↓↓↓

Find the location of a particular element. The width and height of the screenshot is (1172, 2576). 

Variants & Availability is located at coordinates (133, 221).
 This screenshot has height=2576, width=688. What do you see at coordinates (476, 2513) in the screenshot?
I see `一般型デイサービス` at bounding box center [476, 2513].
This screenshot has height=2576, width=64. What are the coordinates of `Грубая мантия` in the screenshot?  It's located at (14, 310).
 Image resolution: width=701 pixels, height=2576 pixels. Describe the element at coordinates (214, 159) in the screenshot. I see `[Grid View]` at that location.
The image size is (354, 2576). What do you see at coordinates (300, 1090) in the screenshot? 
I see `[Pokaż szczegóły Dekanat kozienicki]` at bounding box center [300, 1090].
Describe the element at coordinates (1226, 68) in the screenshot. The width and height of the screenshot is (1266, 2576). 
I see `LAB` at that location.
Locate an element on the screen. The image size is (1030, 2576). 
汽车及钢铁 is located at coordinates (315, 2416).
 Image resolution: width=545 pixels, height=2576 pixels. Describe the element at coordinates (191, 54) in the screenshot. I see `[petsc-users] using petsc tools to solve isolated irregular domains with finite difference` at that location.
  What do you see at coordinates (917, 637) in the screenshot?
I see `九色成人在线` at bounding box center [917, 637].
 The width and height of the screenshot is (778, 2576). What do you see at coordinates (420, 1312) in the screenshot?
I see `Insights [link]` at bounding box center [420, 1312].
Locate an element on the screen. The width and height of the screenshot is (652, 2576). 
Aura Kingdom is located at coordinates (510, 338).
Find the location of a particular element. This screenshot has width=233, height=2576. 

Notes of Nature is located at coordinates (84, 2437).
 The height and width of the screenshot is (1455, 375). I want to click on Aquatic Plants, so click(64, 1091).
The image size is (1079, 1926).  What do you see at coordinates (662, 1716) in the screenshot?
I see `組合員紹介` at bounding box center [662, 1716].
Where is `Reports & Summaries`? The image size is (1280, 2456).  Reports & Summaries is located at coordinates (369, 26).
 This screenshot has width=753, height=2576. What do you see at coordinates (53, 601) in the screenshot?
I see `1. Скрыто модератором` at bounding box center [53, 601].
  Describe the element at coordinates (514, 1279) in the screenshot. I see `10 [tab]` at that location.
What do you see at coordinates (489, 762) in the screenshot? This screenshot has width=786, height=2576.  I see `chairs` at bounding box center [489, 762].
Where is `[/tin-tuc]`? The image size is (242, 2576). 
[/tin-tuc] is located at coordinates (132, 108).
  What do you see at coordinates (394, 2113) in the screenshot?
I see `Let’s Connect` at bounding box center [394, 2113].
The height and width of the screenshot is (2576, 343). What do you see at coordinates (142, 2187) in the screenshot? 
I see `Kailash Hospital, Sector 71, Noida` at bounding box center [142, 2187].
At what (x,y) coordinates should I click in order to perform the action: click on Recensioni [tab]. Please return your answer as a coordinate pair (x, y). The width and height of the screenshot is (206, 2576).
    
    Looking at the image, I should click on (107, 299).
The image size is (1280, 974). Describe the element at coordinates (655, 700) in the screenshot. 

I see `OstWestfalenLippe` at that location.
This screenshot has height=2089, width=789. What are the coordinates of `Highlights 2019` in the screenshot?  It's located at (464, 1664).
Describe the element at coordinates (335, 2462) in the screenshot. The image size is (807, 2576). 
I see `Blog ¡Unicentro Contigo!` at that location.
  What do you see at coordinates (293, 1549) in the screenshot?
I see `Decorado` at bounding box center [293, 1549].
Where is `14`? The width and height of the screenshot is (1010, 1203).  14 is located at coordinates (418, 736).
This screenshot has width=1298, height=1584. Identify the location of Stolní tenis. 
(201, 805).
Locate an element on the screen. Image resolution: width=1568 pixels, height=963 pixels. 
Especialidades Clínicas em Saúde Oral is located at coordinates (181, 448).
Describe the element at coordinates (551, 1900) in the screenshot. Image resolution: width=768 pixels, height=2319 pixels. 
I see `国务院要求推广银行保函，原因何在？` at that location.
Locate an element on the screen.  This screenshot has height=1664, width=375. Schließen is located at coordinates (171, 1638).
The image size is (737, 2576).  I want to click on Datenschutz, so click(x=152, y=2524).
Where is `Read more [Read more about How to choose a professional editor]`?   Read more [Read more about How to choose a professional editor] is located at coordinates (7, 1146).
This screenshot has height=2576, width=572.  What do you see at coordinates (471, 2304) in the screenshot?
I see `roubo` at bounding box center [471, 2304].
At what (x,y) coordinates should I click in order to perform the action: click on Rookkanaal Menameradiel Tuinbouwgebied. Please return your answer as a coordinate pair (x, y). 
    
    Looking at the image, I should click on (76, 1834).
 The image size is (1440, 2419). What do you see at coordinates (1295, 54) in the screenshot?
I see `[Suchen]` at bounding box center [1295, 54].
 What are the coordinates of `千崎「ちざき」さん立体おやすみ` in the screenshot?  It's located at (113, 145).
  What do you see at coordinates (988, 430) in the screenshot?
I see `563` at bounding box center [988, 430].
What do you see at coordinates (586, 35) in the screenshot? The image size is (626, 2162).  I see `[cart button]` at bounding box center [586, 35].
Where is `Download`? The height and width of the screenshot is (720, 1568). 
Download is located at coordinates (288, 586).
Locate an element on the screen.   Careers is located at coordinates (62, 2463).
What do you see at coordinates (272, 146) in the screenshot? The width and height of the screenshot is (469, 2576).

↑↑↑

INSTRUCTIONS TO FOLLOW -> From the data above, extract every line in its exact form.

ANSWER AREA ->
Find the location of a particular element. The width and height of the screenshot is (1172, 2576). 

Variants & Availability is located at coordinates (133, 221).
 This screenshot has height=2576, width=688. What do you see at coordinates (476, 2513) in the screenshot?
I see `一般型デイサービス` at bounding box center [476, 2513].
This screenshot has height=2576, width=64. What are the coordinates of `Грубая мантия` in the screenshot?  It's located at (14, 310).
 Image resolution: width=701 pixels, height=2576 pixels. Describe the element at coordinates (214, 159) in the screenshot. I see `[Grid View]` at that location.
The image size is (354, 2576). What do you see at coordinates (300, 1090) in the screenshot? 
I see `[Pokaż szczegóły Dekanat kozienicki]` at bounding box center [300, 1090].
Describe the element at coordinates (1226, 68) in the screenshot. The width and height of the screenshot is (1266, 2576). 
I see `LAB` at that location.
Locate an element on the screen. The image size is (1030, 2576). 
汽车及钢铁 is located at coordinates (315, 2416).
 Image resolution: width=545 pixels, height=2576 pixels. Describe the element at coordinates (191, 54) in the screenshot. I see `[petsc-users] using petsc tools to solve isolated irregular domains with finite difference` at that location.
  What do you see at coordinates (917, 637) in the screenshot?
I see `九色成人在线` at bounding box center [917, 637].
 The width and height of the screenshot is (778, 2576). What do you see at coordinates (420, 1312) in the screenshot?
I see `Insights [link]` at bounding box center [420, 1312].
Locate an element on the screen. The width and height of the screenshot is (652, 2576). 
Aura Kingdom is located at coordinates (510, 338).
Find the location of a particular element. This screenshot has width=233, height=2576. 

Notes of Nature is located at coordinates (84, 2437).
 The height and width of the screenshot is (1455, 375). I want to click on Aquatic Plants, so click(64, 1091).
The image size is (1079, 1926).  What do you see at coordinates (662, 1716) in the screenshot?
I see `組合員紹介` at bounding box center [662, 1716].
Where is `Reports & Summaries`? The image size is (1280, 2456).  Reports & Summaries is located at coordinates (369, 26).
 This screenshot has width=753, height=2576. What do you see at coordinates (53, 601) in the screenshot?
I see `1. Скрыто модератором` at bounding box center [53, 601].
  Describe the element at coordinates (514, 1279) in the screenshot. I see `10 [tab]` at that location.
What do you see at coordinates (489, 762) in the screenshot? This screenshot has width=786, height=2576.  I see `chairs` at bounding box center [489, 762].
Where is `[/tin-tuc]`? The image size is (242, 2576). 
[/tin-tuc] is located at coordinates (132, 108).
  What do you see at coordinates (394, 2113) in the screenshot?
I see `Let’s Connect` at bounding box center [394, 2113].
The height and width of the screenshot is (2576, 343). What do you see at coordinates (142, 2187) in the screenshot? 
I see `Kailash Hospital, Sector 71, Noida` at bounding box center [142, 2187].
At what (x,y) coordinates should I click in order to perform the action: click on Recensioni [tab]. Please return your answer as a coordinate pair (x, y). The width and height of the screenshot is (206, 2576).
    
    Looking at the image, I should click on (107, 299).
The image size is (1280, 974). Describe the element at coordinates (655, 700) in the screenshot. 

I see `OstWestfalenLippe` at that location.
This screenshot has height=2089, width=789. What are the coordinates of `Highlights 2019` in the screenshot?  It's located at (464, 1664).
Describe the element at coordinates (335, 2462) in the screenshot. The image size is (807, 2576). 
I see `Blog ¡Unicentro Contigo!` at that location.
  What do you see at coordinates (293, 1549) in the screenshot?
I see `Decorado` at bounding box center [293, 1549].
Where is `14`? The width and height of the screenshot is (1010, 1203).  14 is located at coordinates (418, 736).
This screenshot has width=1298, height=1584. Identify the location of Stolní tenis. 
(201, 805).
Locate an element on the screen. Image resolution: width=1568 pixels, height=963 pixels. 
Especialidades Clínicas em Saúde Oral is located at coordinates (181, 448).
Describe the element at coordinates (551, 1900) in the screenshot. Image resolution: width=768 pixels, height=2319 pixels. 
I see `国务院要求推广银行保函，原因何在？` at that location.
Locate an element on the screen.  This screenshot has height=1664, width=375. Schließen is located at coordinates (171, 1638).
The image size is (737, 2576).  I want to click on Datenschutz, so click(x=152, y=2524).
Where is `Read more [Read more about How to choose a professional editor]`?   Read more [Read more about How to choose a professional editor] is located at coordinates (7, 1146).
This screenshot has height=2576, width=572.  What do you see at coordinates (471, 2304) in the screenshot?
I see `roubo` at bounding box center [471, 2304].
At what (x,y) coordinates should I click in order to perform the action: click on Rookkanaal Menameradiel Tuinbouwgebied. Please return your answer as a coordinate pair (x, y). 
    
    Looking at the image, I should click on (76, 1834).
 The image size is (1440, 2419). What do you see at coordinates (1295, 54) in the screenshot?
I see `[Suchen]` at bounding box center [1295, 54].
 What are the coordinates of `千崎「ちざき」さん立体おやすみ` in the screenshot?  It's located at (113, 145).
  What do you see at coordinates (988, 430) in the screenshot?
I see `563` at bounding box center [988, 430].
What do you see at coordinates (586, 35) in the screenshot? The image size is (626, 2162).  I see `[cart button]` at bounding box center [586, 35].
Where is `Download`? The height and width of the screenshot is (720, 1568). 
Download is located at coordinates (288, 586).
Locate an element on the screen.   Careers is located at coordinates (62, 2463).
What do you see at coordinates (272, 146) in the screenshot? The width and height of the screenshot is (469, 2576).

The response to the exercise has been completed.